→ The task: Write out the listing below without alteration, omitting its pictures.

→ The records:
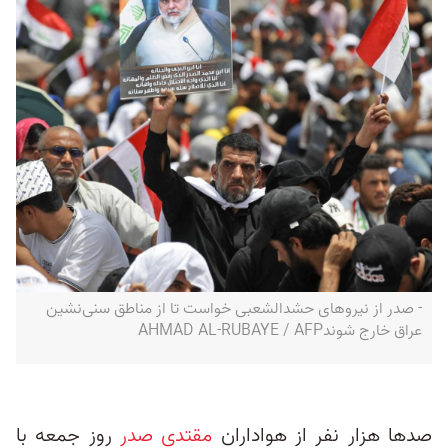
- صدر از نیروهای حشد‌الشعبی خواست تا از مناطق سنی‌نشین
عراق خارج شوندAHMAD AL-RUBAYE / AFP
صدها هزار نفر از هواداران
مقتدی صدر
روز جمعه با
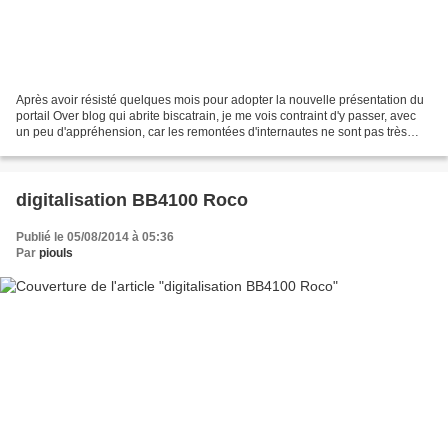
Après avoir résisté quelques mois pour adopter la nouvelle présentation du
portail Over blog qui abrite biscatrain, je me vois contraint d'y passer, avec
un peu d'appréhension, car les remontées d'internautes ne sont pas très
rassurantes sur la nouvelle...
digitalisation BB4100 Roco
Publié le 05/08/2014 à 05:36
Par
piouls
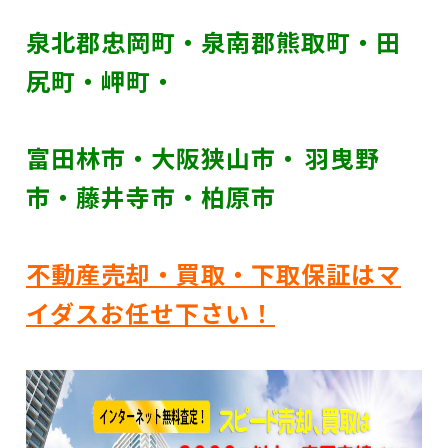
泉北郡忠岡町・
泉南郡熊取町・田
尻町・岬町・
富田林市・大阪狭山市・
羽曳野
市・藤井寺市・柏原市
不動産売却・買取・下取保証はマ
イダスお任せ下さい！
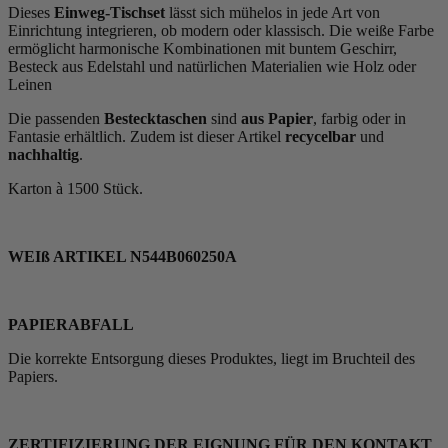
Dieses
Einweg-Tischset
lässt sich mühelos in jede Art von
Einrichtung integrieren, ob modern oder klassisch. Die weiße Farbe
ermöglicht harmonische Kombinationen mit buntem Geschirr,
Besteck aus Edelstahl und natürlichen Materialien wie Holz oder
Leinen
Die passenden
Bestecktaschen
sind
aus Papier
, farbig oder in
Fantasie erhältlich. Zudem ist dieser Artikel
recycelbar
und
nachhaltig
.
Karton à 1500 Stück.
WEIß ARTIKEL N544B060250A
PAPIERABFALL
Die korrekte Entsorgung dieses Produktes, liegt im Bruchteil des
Papiers.
ZERTIFIZIERUNG DER EIGNUNG FÜR DEN KONTAKT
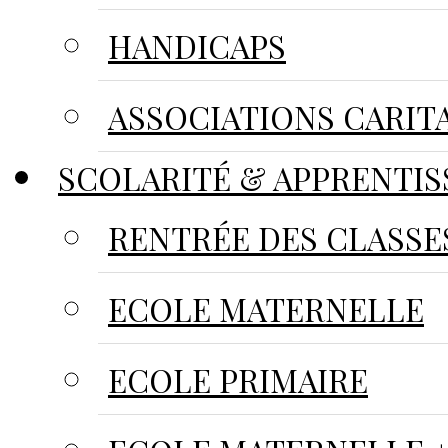
HANDICAPS
ASSOCIATIONS CARIT
SCOLARITÉ & APPRENTIS
RENTRÉE DES CLASSE
ECOLE MATERNELLE
ECOLE PRIMAIRE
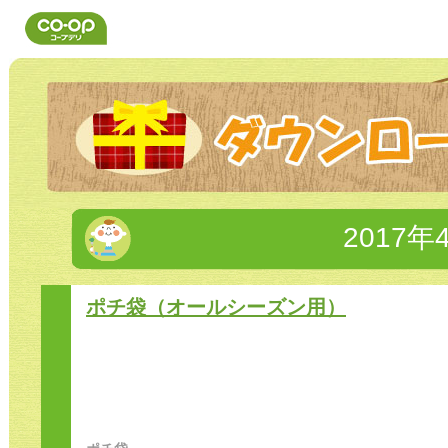
2017年
ポチ袋（オールシーズン用）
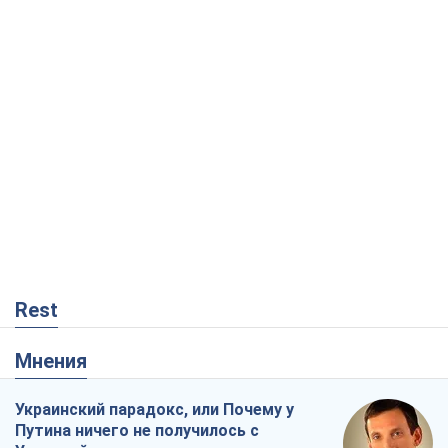
Rest
Мнения
Украинский парадокс, или Почему у
Путина ничего не получилось с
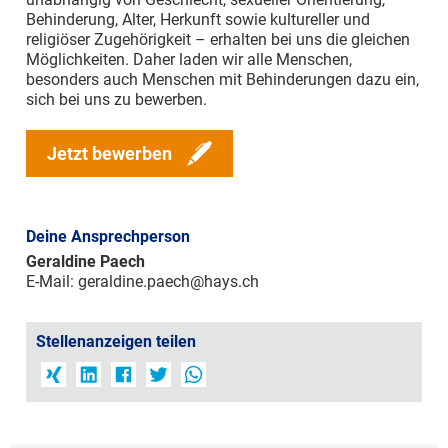
Behinderung, Alter, Herkunft sowie kultureller und
religiöser Zugehörigkeit – erhalten bei uns die gleichen
Möglichkeiten. Daher laden wir alle Menschen,
besonders auch Menschen mit Behinderungen dazu ein,
sich bei uns zu bewerben.
Jetzt bewerben
Deine Ansprechperson
Geraldine Paech
E-Mail:
geraldine.paech@hays.ch
Stellenanzeigen teilen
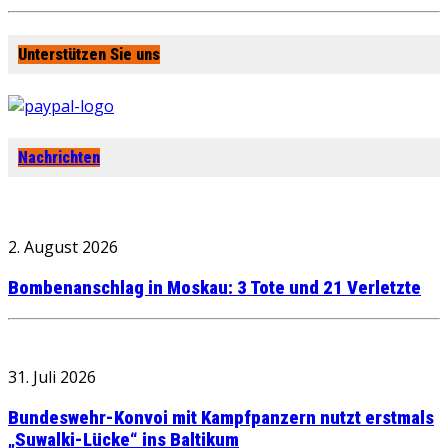
Unterstützen Sie uns
Nachrichten
2. August 2026
Bombenanschlag in Moskau: 3 Tote und 21 Verletzte
31. Juli 2026
Bundeswehr-Konvoi mit Kampfpanzern nutzt erstmals
„Suwalki-Lücke“ ins Baltikum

→ Result for this task:
- صدر از نیروهای حشد‌الشعبی خواست تا از مناطق سنی‌نشین
عراق خارج شوندAHMAD AL-RUBAYE / AFP
صدها هزار نفر از هواداران
مقتدی صدر
روز جمعه با
Après avoir résisté quelques mois pour adopter la nouvelle présentation du
portail Over blog qui abrite biscatrain, je me vois contraint d'y passer, avec
un peu d'appréhension, car les remontées d'internautes ne sont pas très
rassurantes sur la nouvelle...
digitalisation BB4100 Roco
Publié le 05/08/2014 à 05:36
Par
piouls
泉北郡忠岡町・
泉南郡熊取町・田
尻町・岬町・
富田林市・大阪狭山市・
羽曳野
市・藤井寺市・柏原市
不動産売却・買取・下取保証はマ
イダスお任せ下さい！
Dieses
Einweg-Tischset
lässt sich mühelos in jede Art von
Einrichtung integrieren, ob modern oder klassisch. Die weiße Farbe
ermöglicht harmonische Kombinationen mit buntem Geschirr,
Besteck aus Edelstahl und natürlichen Materialien wie Holz oder
Leinen
Die passenden
Bestecktaschen
sind
aus Papier
, farbig oder in
Fantasie erhältlich. Zudem ist dieser Artikel
recycelbar
und
nachhaltig
.
Karton à 1500 Stück.
WEIß ARTIKEL N544B060250A
PAPIERABFALL
Die korrekte Entsorgung dieses Produktes, liegt im Bruchteil des
Papiers.
ZERTIFIZIERUNG DER EIGNUNG FÜR DEN KONTAKT
HANDICAPS
ASSOCIATIONS CARIT
SCOLARITÉ & APPRENTIS
RENTRÉE DES CLASSE
ECOLE MATERNELLE
ECOLE PRIMAIRE
2017年
ポチ袋（オールシーズン用）
Rest
Мнения
Украинский парадокс, или Почему у
Путина ничего не получилось с
Behinderung, Alter, Herkunft sowie kultureller und
religiöser Zugehörigkeit – erhalten bei uns die gleichen
Möglichkeiten. Daher laden wir alle Menschen,
besonders auch Menschen mit Behinderungen dazu ein,
sich bei uns zu bewerben.
Jetzt bewerben
Deine Ansprechperson
Geraldine Paech
E-Mail:
geraldine.paech@hays.ch
Stellenanzeigen teilen
Unterstützen Sie uns
Nachrichten
2. August 2026
Bombenanschlag in Moskau: 3 Tote und 21 Verletzte
31. Juli 2026
Bundeswehr-Konvoi mit Kampfpanzern nutzt erstmals
„Suwalki-Lücke“ ins Baltikum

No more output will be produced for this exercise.